The required answer is a copy of each line in the entries below that includes "vastavalt".

(Information given begins)

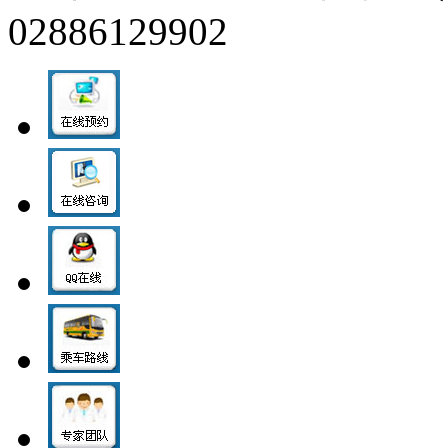
02886129902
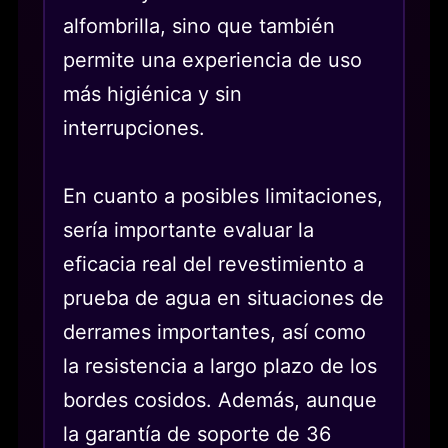
alfombrilla, sino que también
permite una experiencia de uso
más higiénica y sin
interrupciones.
En cuanto a posibles limitaciones,
sería importante evaluar la
eficacia real del revestimiento a
prueba de agua en situaciones de
derrames importantes, así como
la resistencia a largo plazo de los
bordes cosidos. Además, aunque
la garantía de soporte de 36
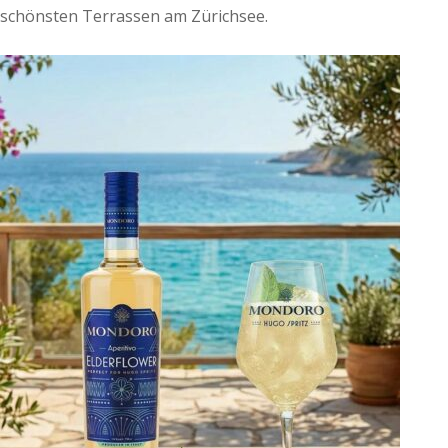
schönsten Terrassen am Zürichsee.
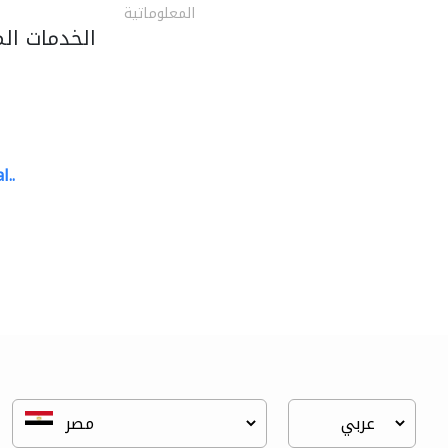
المعلوماتية
الخدمات ال
l..
great wall events
تنسيق حفلات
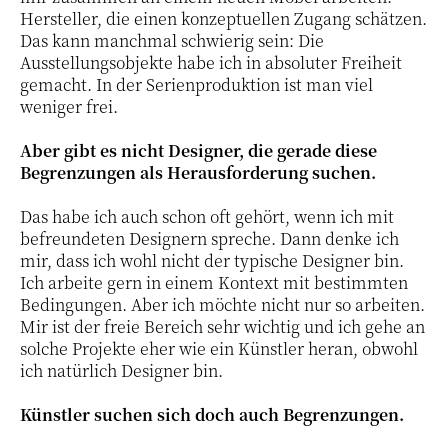
Hersteller, die einen konzeptuellen Zugang schätzen.
Das kann manchmal schwierig sein: Die
Ausstellungsobjekte habe ich in absoluter Freiheit
gemacht. In der Serienproduktion ist man viel
weniger frei.
Aber gibt es nicht Designer, die gerade diese
Begrenzungen als Herausforderung suchen.
Das habe ich auch schon oft gehört, wenn ich mit
befreundeten Designern spreche. Dann denke ich
mir, dass ich wohl nicht der typische Designer bin.
Ich arbeite gern in einem Kontext mit bestimmten
Bedingungen. Aber ich möchte nicht nur so arbeiten.
Mir ist der freie Bereich sehr wichtig und ich gehe an
solche Projekte eher wie ein Künstler heran, obwohl
ich natürlich Designer bin.
Künstler suchen sich doch auch Begrenzungen.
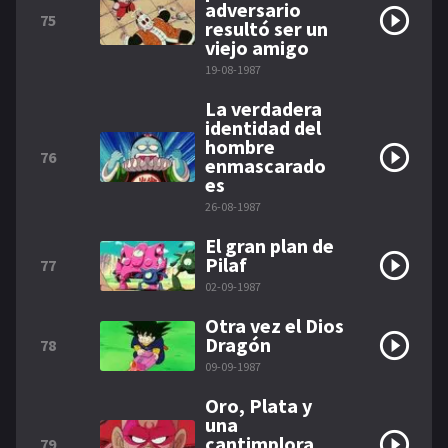
adversario
75
resultó ser un
viejo amigo
19-08-1987
La verdadera
identidad del
hombre
76
enmascarado
es
26-08-1987
El gran plan de
Pilaf
77
02-09-1987
Otra vez el Dios
Dragón
78
09-09-1987
Oro, Plata y
una
cantimplora
79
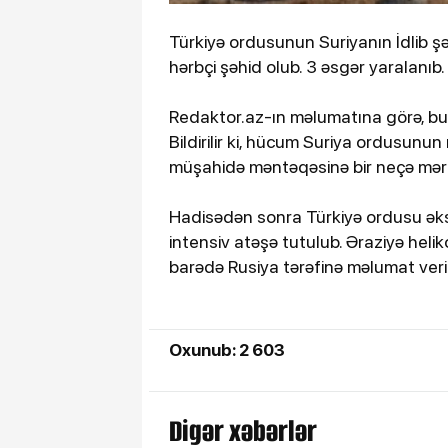
Türkiyə ordusunun Suriyanın İdlib ş
hərbçi şəhid olub. 3 əsgər yaralanıb.
Redaktor.az-ın məlumatına görə, bu 
Bildirilir ki, hücum Suriya ordusunun
müşahidə məntəqəsinə bir neçə mər
Hadisədən sonra Türkiyə ordusu əks
intensiv atəşə tutulub. Əraziyə helik
barədə Rusiya tərəfinə məlumat veril
Oxunub: 2 603
Digər xəbərlər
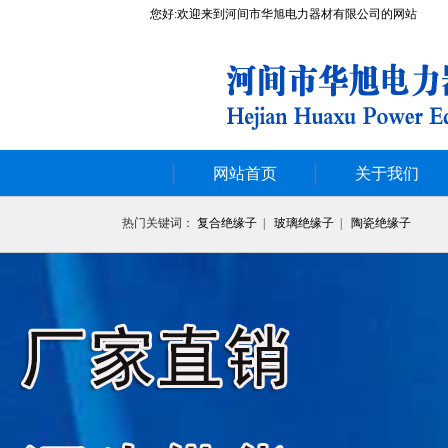
您好:欢迎来到河间市华旭电力器材有限公司的网站
网站首页
关于我们
热门关键词：
复合绝缘子
|
玻璃绝缘子
|
陶瓷绝缘子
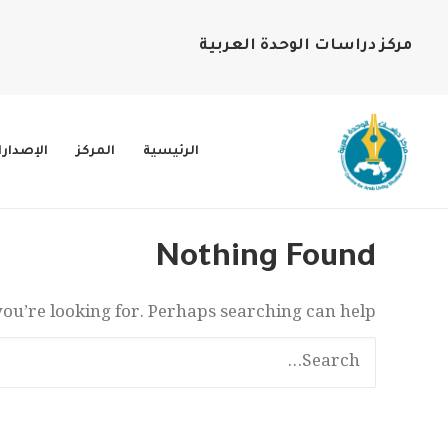
مركز دراسات الوحدة العربية
الرئيسية
المركز
الإصدار
Nothing Found
you’re looking for. Perhaps searching can help.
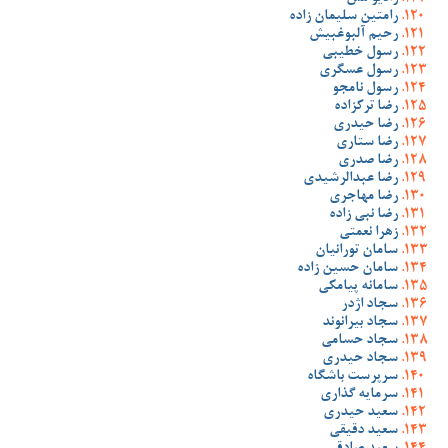
رامتین سلیمان زاده
رحیم آلبوغبیش
رسول خطیبی
رسول عسگری
رسول نامجو
رضا ترکزاده
رضا حیدری
رضا ستاری
رضا صدری
رضا عبدالرشیدی
رضا مهاجری
رضا نبی زاده
زهرا نعمتی
سامان تورانیان
سامان حسین زاده
سامانه پیامکی
سجاد اژدر
سجاد بیرانوند
سجاد حسامی
سجاد حیدری
سرپرست باشگاه
سرمایه گذاری
سعید حیدری
سعید دقیقی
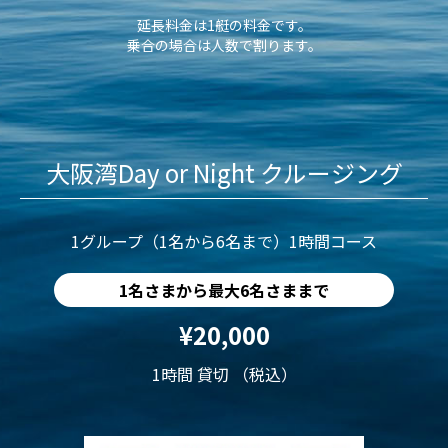
延長料金は1艇の料金です。
乗合の場合は人数で割ります。
大阪湾Day or Night クルージング
1グループ（1名から6名まで）1時間コース
1名さまから最大6名さままで
¥20,000
1時間 貸切 （税込）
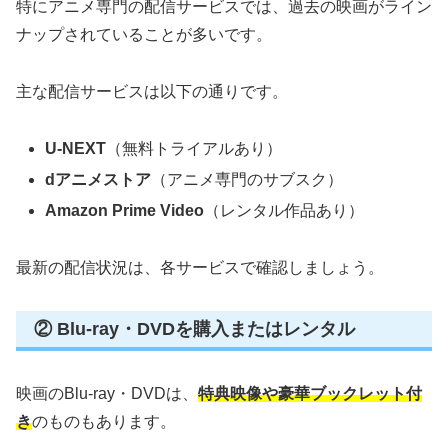
特にアニメ専門の配信サービスでは、過去の映画がライン
ナップされていることが多いです。
主な配信サービスは以下の通りです。
U-NEXT
（無料トライアルあり）
dアニメストア
（アニメ専門のサブスク）
Amazon Prime Video
（レンタル作品あり）
最新の配信状況は、各サービスで確認しましょう。
② Blu-ray・DVDを購入またはレンタル
映画のBlu-ray・DVDは、
特典映像や豪華ブックレット付
き
のものもあります。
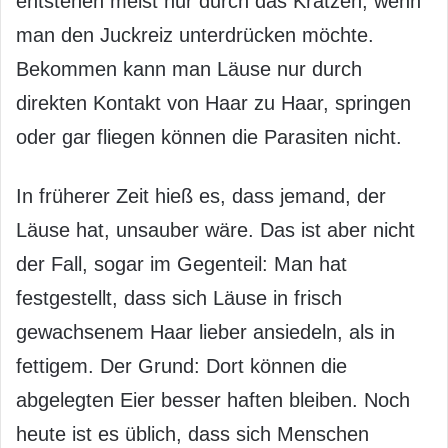
entstehen meist nur durch das Kratzen, wenn
man den Juckreiz unterdrücken möchte.
Bekommen kann man Läuse nur durch
direkten Kontakt von Haar zu Haar, springen
oder gar fliegen können die Parasiten nicht.
In früherer Zeit hieß es, dass jemand, der
Läuse hat, unsauber wäre. Das ist aber nicht
der Fall, sogar im Gegenteil: Man hat
festgestellt, dass sich Läuse in frisch
gewachsenem Haar lieber ansiedeln, als in
fettigem. Der Grund: Dort können die
abgelegten Eier besser haften bleiben. Noch
heute ist es üblich, dass sich Menschen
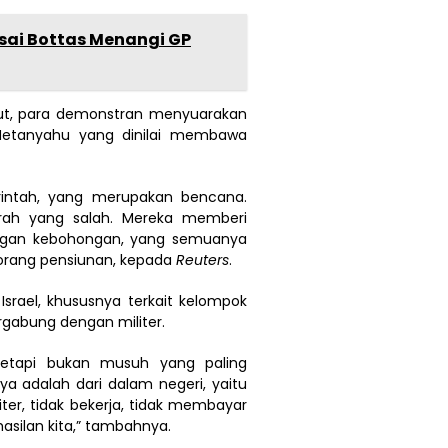
Usai Bottas Menangi GP
but, para demonstran menyuarakan
h Netanyahu yang dinilai membawa
rintah, yang merupakan bencana.
rah yang salah. Mereka memberi
engan kebohongan, yang semuanya
seorang pensiunan, kepada
Reuters
.
 Israel, khususnya terkait kelompok
gabung dengan militer.
 tetapi bukan musuh yang paling
a adalah dari dalam negeri, yaitu
er, tidak bekerja, tidak membayar
hasilan kita,” tambahnya.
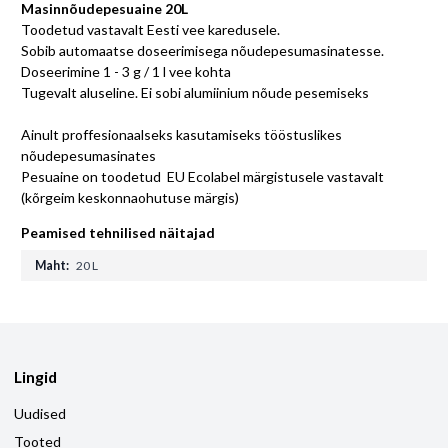
Masinnõudepesuaine 20L
Toodetud vastavalt Eesti vee karedusele.
Sobib automaatse doseerimisega nõudepesumasinatesse.
Doseerimine 1 - 3 g / 1 l vee kohta
Tugevalt aluseline. Ei sobi alumiinium nõude pesemiseks
Ainult proffesionaalseks kasutamiseks tööstuslikes
nõudepesumasinates
Pesuaine on toodetud EU Ecolabel märgistusele vastavalt
(kõrgeim keskonnaohutuse märgis)
Peamised tehnilised näitajad
Maht:
20 L
Lingid
Uudised
Tooted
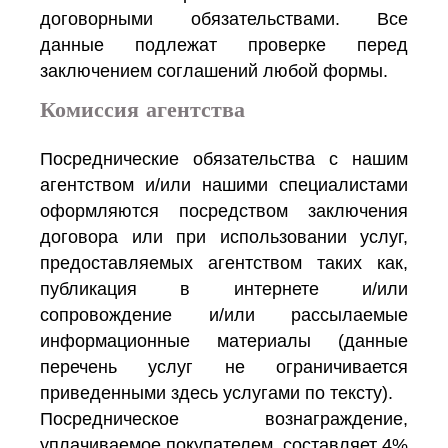
договорными обязательствами. Все
данные подлежат проверке перед
заключением соглашений любой формы.
Комиссия агентства
Посреднические обязательства с нашим
агентством и/или нашими специалистами
оформляются посредством заключения
договора или при использовании услуг,
предоставляемых агентством таких как,
публикация в интернете и/или
сопровождение и/или рассылаемые
информационные материалы (данные
перечень услуг не ограничивается
приведенными здесь услугами по тексту).
Посредническое вознаграждение,
уплачиваемое покупателем, составляет 4%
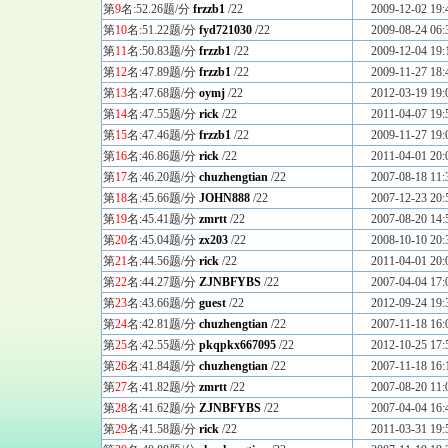
第
9
名:52.26题/分
frzzb1
/22
2009-12-02 19:
第
10
名:51.22题/分
fyd721030
/22
2009-08-24 06:
第
11
名:50.83题/分
frzzb1
/22
2009-12-04 19:
第
12
名:47.89题/分
frzzb1
/22
2009-11-27 18:
第
13
名:47.68题/分
oymj
/22
2012-03-19 19:
第
14
名:47.55题/分
rick
/22
2011-04-07 19:
第
15
名:47.46题/分
frzzb1
/22
2009-11-27 19:
第
16
名:46.86题/分
rick
/22
2011-04-01 20:
第
17
名:46.20题/分
chuzhengtian
/22
2007-08-18 11:
第
18
名:45.66题/分
JOHN888
/22
2007-12-23 20:
第
19
名:45.41题/分
zmrtt
/22
2007-08-20 14:
第
20
名:45.04题/分
zx203
/22
2008-10-10 20:
第
21
名:44.56题/分
rick
/22
2011-04-01 20:
第
22
名:44.27题/分
ZJNBFYBS
/22
2007-04-04 17:
第
23
名:43.66题/分
guest
/22
2012-09-24 19:
第
24
名:42.81题/分
chuzhengtian
/22
2007-11-18 16:
第
25
名:42.55题/分
pkqpkx667095
/22
2012-10-25 17:
第
26
名:41.84题/分
chuzhengtian
/22
2007-11-18 16:
第
27
名:41.82题/分
zmrtt
/22
2007-08-20 11:
第
28
名:41.62题/分
ZJNBFYBS
/22
2007-04-04 16:
第
29
名:41.58题/分
rick
/22
2011-03-31 19:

(Information given ends)

### Problem solution
Toodetud vastavalt Eesti vee karedusele.
Pesuaine on toodetud EU Ecolabel märgistusele vastavalt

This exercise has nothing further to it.